Industrial and outdoor environments
Many organizations require data and voice communications in industrial and outdoor environments.
Historically these needs have been met by a patchwork of copper or fiber-optic cable in the ground, low-
bandwidth 900 MHz and 2.4 GHz wireless links, and depending on the particular site, satellite networks too.
While wire-line networks can support high data rates with high reliability, it is not always feasible or cost-
effective to dig trenches or string overhead wire across chemical plants, container ports or off-shore oil
platforms. Manufacturing plants and storage facilities with explosive atmospheres and ignition hazards have
specialized installation requirements, raising the installation cost and complexity of wired networks.
Consequently many deployments utilize both wired and wireless technologies, often combining licensed and
unlicensed spectrum across a number of different frequencies.

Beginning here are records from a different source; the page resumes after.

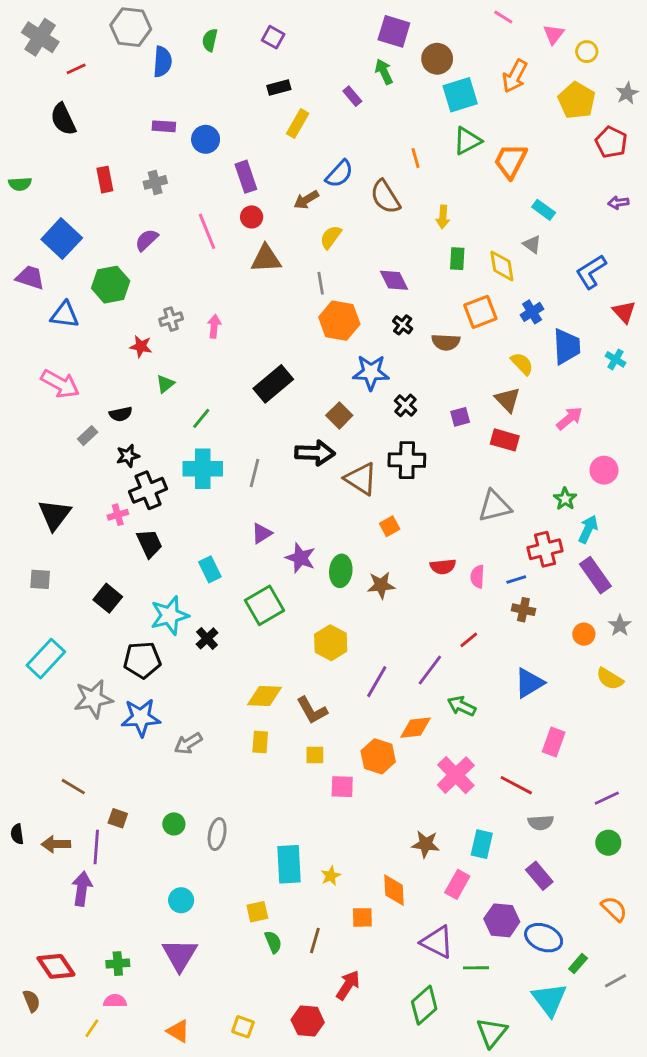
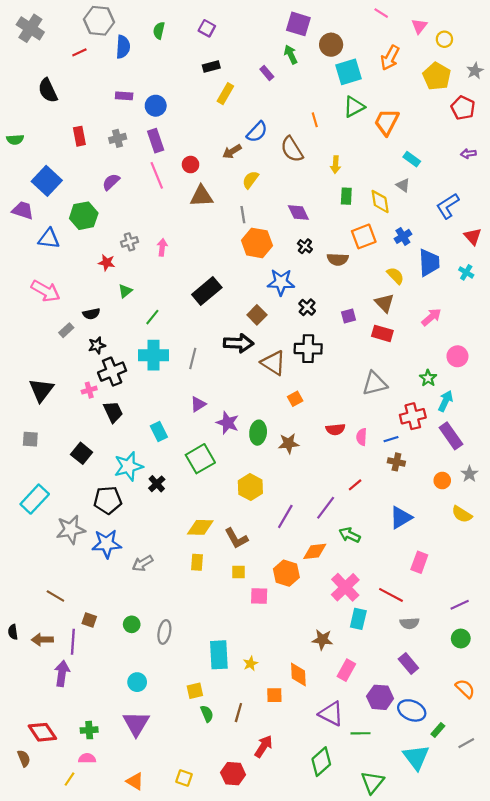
red line: (76, 69) -> (79, 52), moved
purple rectangle: (246, 177) -> (156, 141), moved
cyan rectangle: (482, 844) -> (358, 619), moved

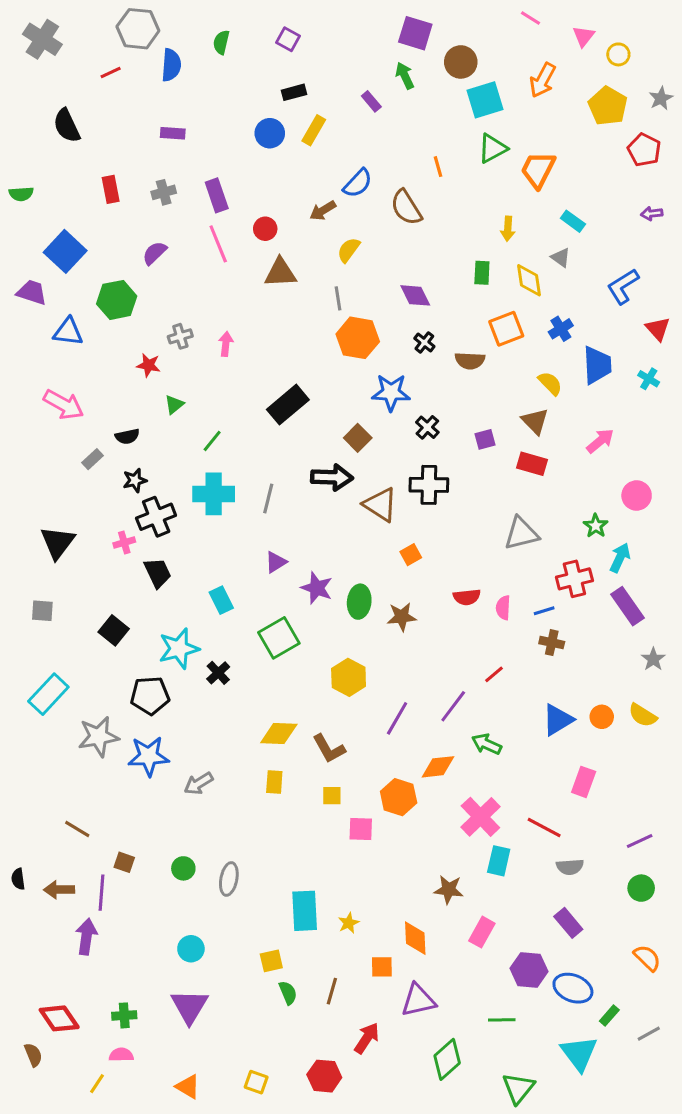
blue circle: (156, 106) -> (270, 133), moved
yellow arrow: (335, 165) -> (508, 229), moved
orange circle: (442, 481) -> (602, 717), moved
purple triangle: (331, 714) -> (418, 1000), moved, turned -40

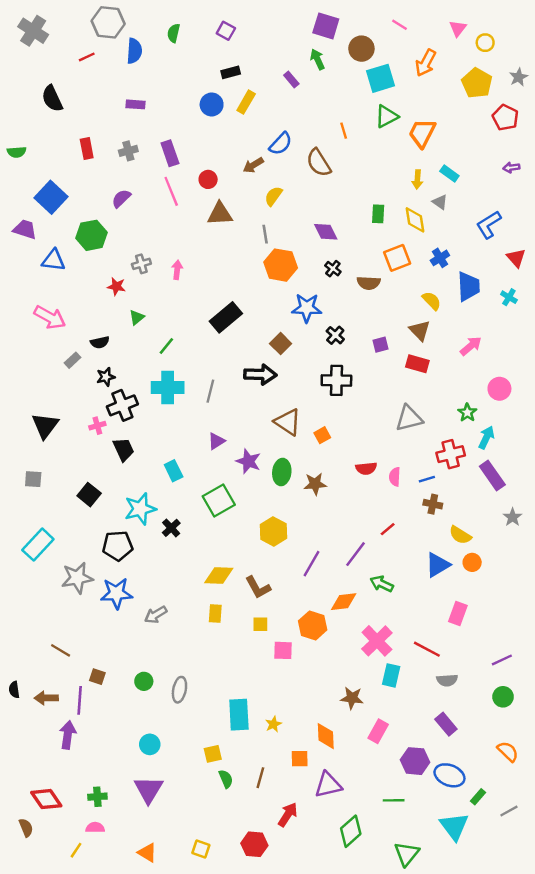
pink line: (530, 18) -> (400, 25), moved
yellow arrow: (508, 229) -> (417, 179), moved
brown triangle: (380, 505) -> (288, 422), moved
yellow semicircle: (643, 715) -> (460, 535), moved

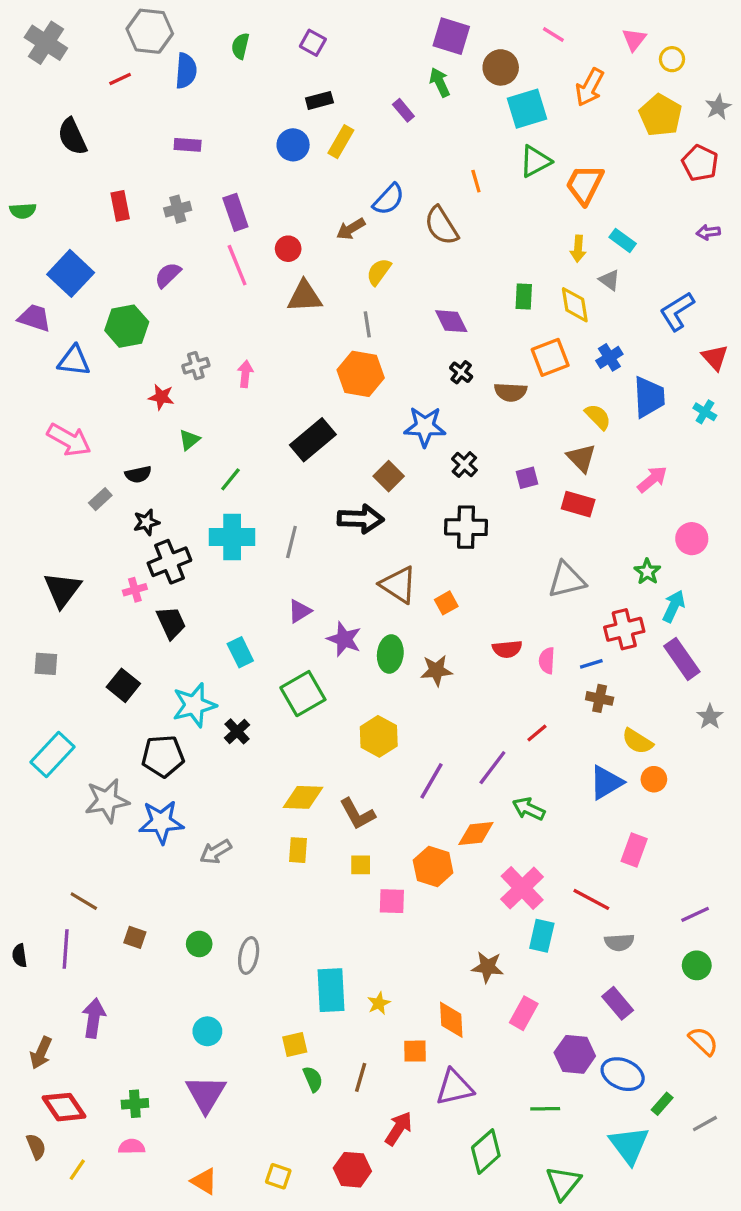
orange hexagon: (281, 265) -> (361, 374), moved
brown arrow: (46, 698) -> (41, 1053), moved, turned -65
purple line: (80, 700) -> (66, 949), moved
yellow line: (76, 850) -> (77, 1170), moved

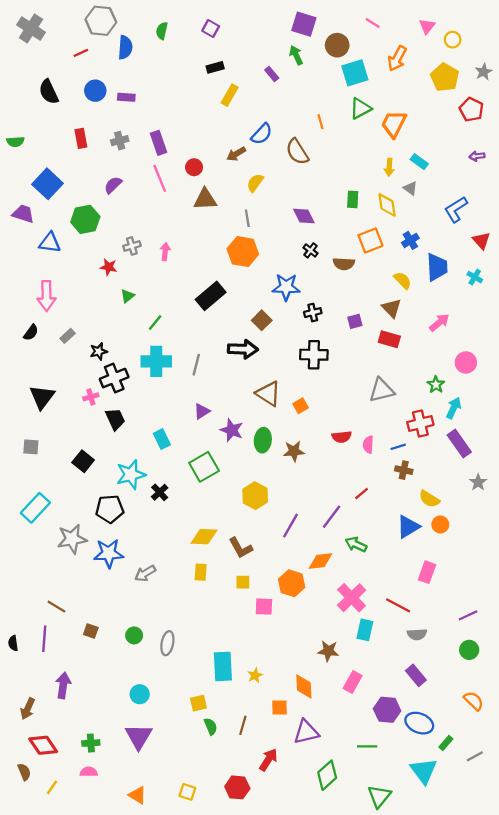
blue circle: (293, 145) -> (95, 91), moved
pink arrow: (69, 440) -> (46, 296), turned 60
black cross: (464, 465) -> (313, 313), turned 35
black semicircle: (138, 474) -> (31, 333), moved, turned -42

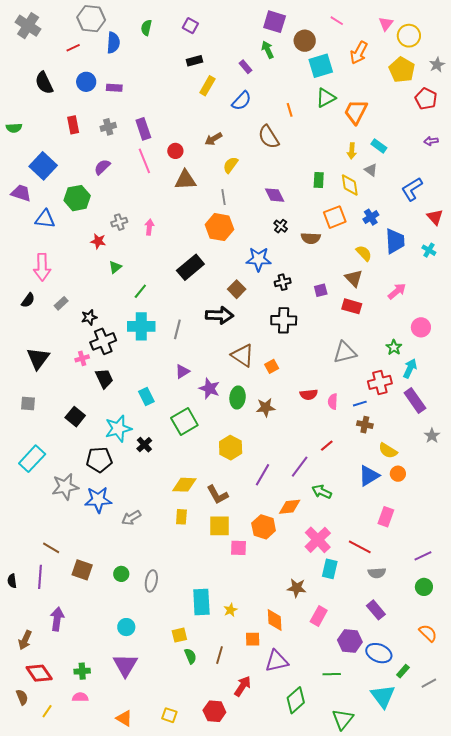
yellow circle: (453, 40) -> (409, 36), size x1.5
blue semicircle: (262, 134) -> (242, 101), moved
yellow square: (243, 582) -> (219, 526), size x1.6
brown square: (91, 631) -> (82, 570), size x1.5

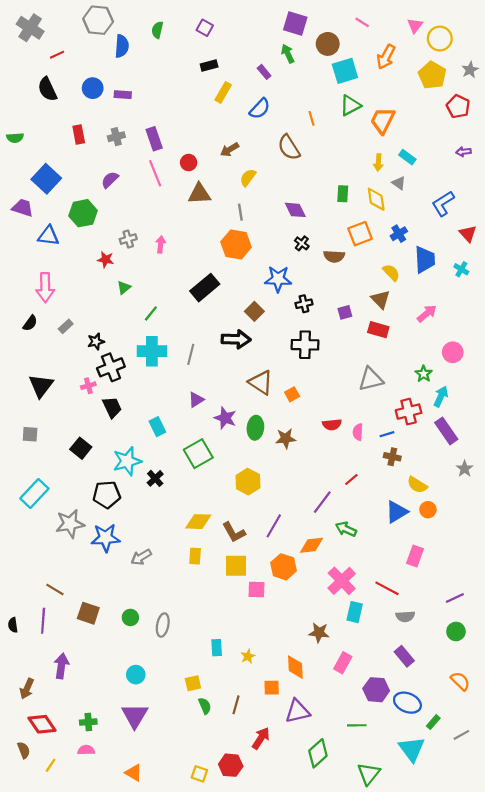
red line: (73, 48) -> (57, 55), moved
purple line: (263, 475) -> (274, 526), moved
cyan rectangle: (201, 602) -> (217, 648), size x0.6
yellow square: (169, 715) -> (199, 774), moved

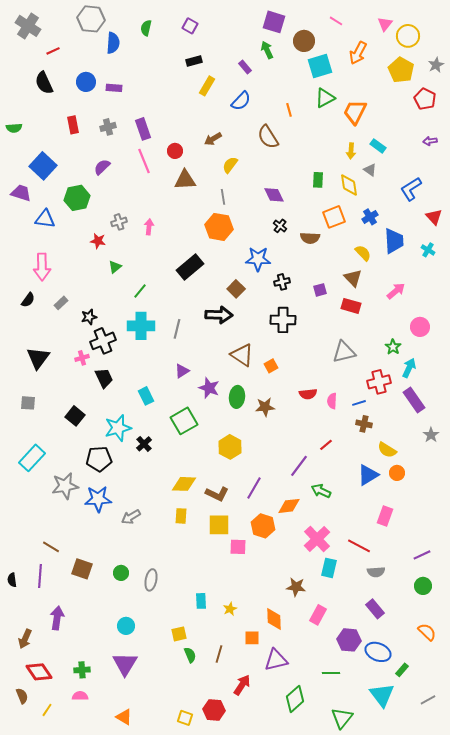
brown L-shape: (234, 532) -> (217, 494), turned -35
gray line: (461, 735) -> (428, 700), moved

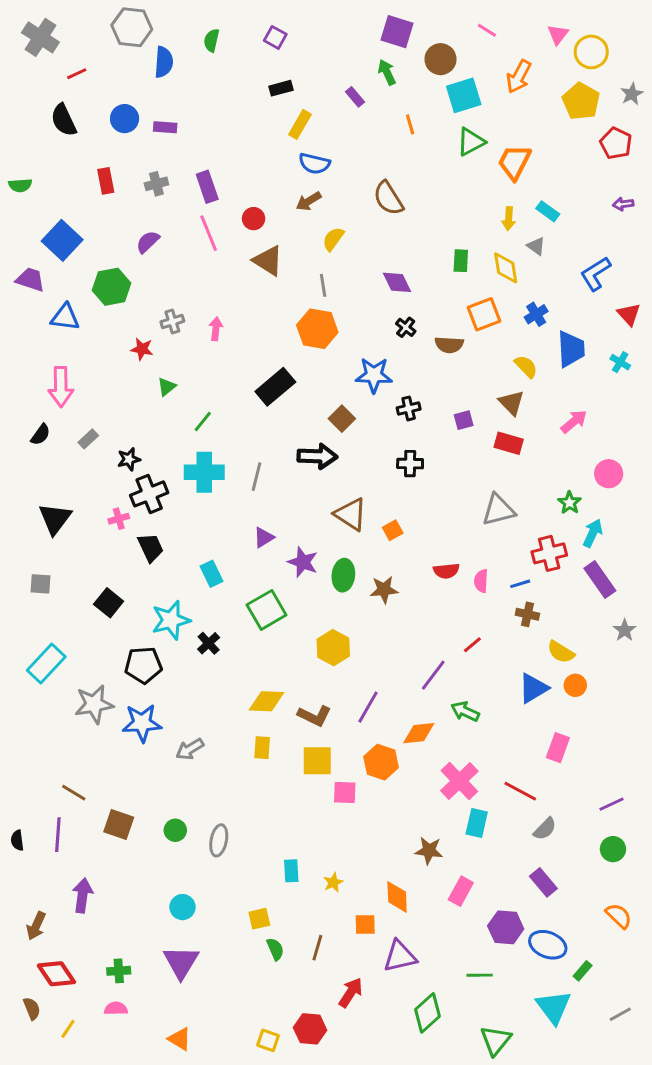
blue semicircle: (241, 101) -> (314, 164), moved, turned 60
orange line: (289, 110) -> (410, 124), moved
brown triangle: (185, 180) -> (268, 261), turned 35
black cross: (283, 320) -> (410, 464), size x0.7
gray semicircle: (376, 572) -> (545, 829), turned -42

Until recently this hybrid patchwork of communication technologies was the best achievable solution,
particularly for mobile, data-intensive clients such as rugged handheld terminals and vehicle-mounted
terminals. Still, the final results fall short of both IT requirements and user expectations. Wireless signal
quality and available bandwidth is often highly variable across an industrial or outdoor site, resulting in user
complaints. For the IT group, fault management and performance monitoring can be especially difficult; the
lack of homogeneous monitoring and management for the diverse wireless links results in disparate alarm
and reporting consoles. Indeed, many organizations find they must support separate, overlaid communication
networks, each with its own infrastructure, resulting in duplicate management systems and IT effort. Worse
yet, overlaid networks using legacy and new equipment on the same frequencies can result in unintentional
interference.
Many communication services in industrial and outdoor environments require low bandwidth: telemetry and
SCADA applications generate only a few kbps on average, easily within the range of any wireless
technology today. Many organizations now need to support new applications for remote workers, such as
data or Internet connections for ruggedized PC terminals, and even voice services in areas that are remote
from cellphone coverage. These require considerably more bandwidth than SCADA. Finally, many
applications such as power generation, water treatment and chemical plants intend to add real-time wireless
video surveillance for security purposes, driving even higher data rates and predictable quality of service
(QoS).
In recent years these new requirements on outdoor and industrial communications have increasingly stressed
communications infrastructure designs. Meanwhile, a number of developments in Wi-Fi for enterprise
customers have reached the stage where, with a small number of additional features, the technology is able to
profoundly improve the outdoor experience and, in so doing, consolidate, simplify, and flatten the traditional
patchwork and overlay of disparate communications networks.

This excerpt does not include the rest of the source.